*Recorded data*

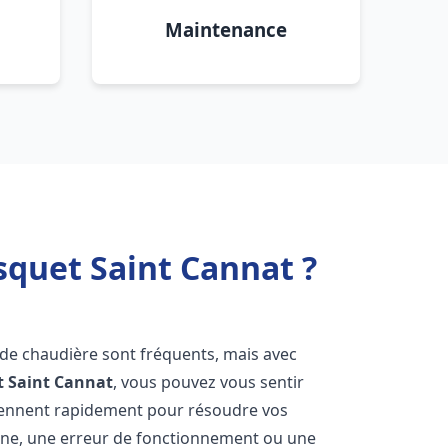
Maintenance
squet Saint Cannat ?
 de chaudière sont fréquents, mais avec
t
Saint Cannat
, vous pouvez vous sentir
iennent rapidement pour résoudre vos
nne, une erreur de fonctionnement ou une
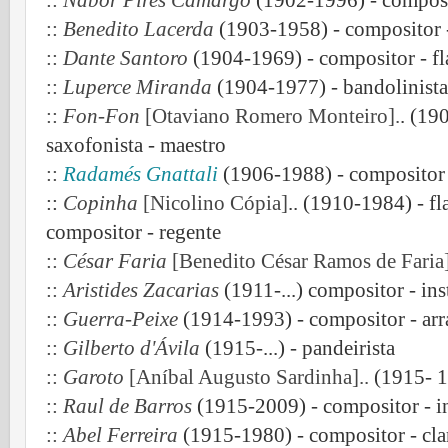
::
Nabor Pires Camargo
(1902-1996) - composito
::
Benedito Lacerda
(1903-1958) - compositor - 
::
Dante Santoro
(1904-1969) - compositor - fl
::
Luperce Miranda
(1904-1977) - bandolinista
::
Fon-Fon
[Otaviano Romero Monteiro].
. (19
saxofonista - maestro
::
Radamés Gnattali
(1906-1988) - compositor -
::
Copinha
[Nicolino Cópia]
.. (1910-1984) - fla
compositor - regente
::
César Faria
[Benedito César Ramos de Faria]
::
Aristides Zacarias
(1911-...) compositor - ins
::
Guerra-Peixe
(1914-1993) - compositor - arr
::
Gilberto d'Ávila
(1915-...) - pandeirista
::
Garoto
[Aníbal Augusto Sardinha]..
(1915- 1
::
Raul de Barros
(1915-2009) - compositor - in
::
Abel Ferreira
(1915-1980) - compositor - clar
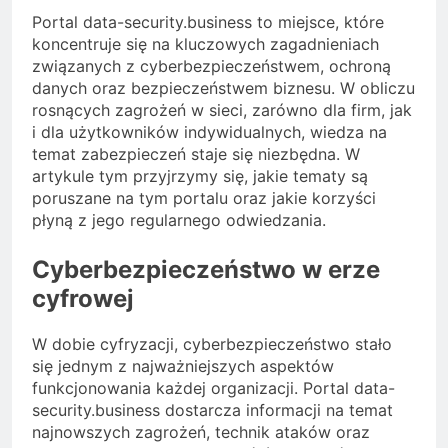
Portal data-security.business to miejsce, które
koncentruje się na kluczowych zagadnieniach
związanych z cyberbezpieczeństwem, ochroną
danych oraz bezpieczeństwem biznesu. W obliczu
rosnących zagrożeń w sieci, zarówno dla firm, jak
i dla użytkowników indywidualnych, wiedza na
temat zabezpieczeń staje się niezbędna. W
artykule tym przyjrzymy się, jakie tematy są
poruszane na tym portalu oraz jakie korzyści
płyną z jego regularnego odwiedzania.
Cyberbezpieczeństwo w erze
cyfrowej
W dobie cyfryzacji, cyberbezpieczeństwo stało
się jednym z najważniejszych aspektów
funkcjonowania każdej organizacji. Portal data-
security.business dostarcza informacji na temat
najnowszych zagrożeń, technik ataków oraz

*What to work on*
Here the job is to copy the listing above word for word, starting at the line with "[Otaviano Romero Monteiro]." and ending at the line with "rosnących zagrożeń w", and to leave out the pictures.

*Response below*
[Otaviano Romero Monteiro].
. (19
saxofonista - maestro
::
Radamés Gnattali
(1906-1988) - compositor -
::
Copinha
[Nicolino Cópia]
.. (1910-1984) - fla
compositor - regente
::
César Faria
[Benedito César Ramos de Faria]
::
Aristides Zacarias
(1911-...) compositor - ins
::
Guerra-Peixe
(1914-1993) - compositor - arr
::
Gilberto d'Ávila
(1915-...) - pandeirista
::
Garoto
[Aníbal Augusto Sardinha]..
(1915- 1
::
Raul de Barros
(1915-2009) - compositor - in
::
Abel Ferreira
(1915-1980) - compositor - clar
Portal data-security.business to miejsce, które
koncentruje się na kluczowych zagadnieniach
związanych z cyberbezpieczeństwem, ochroną
danych oraz bezpieczeństwem biznesu. W obliczu
rosnących zagrożeń w sieci, zarówno dla firm, jak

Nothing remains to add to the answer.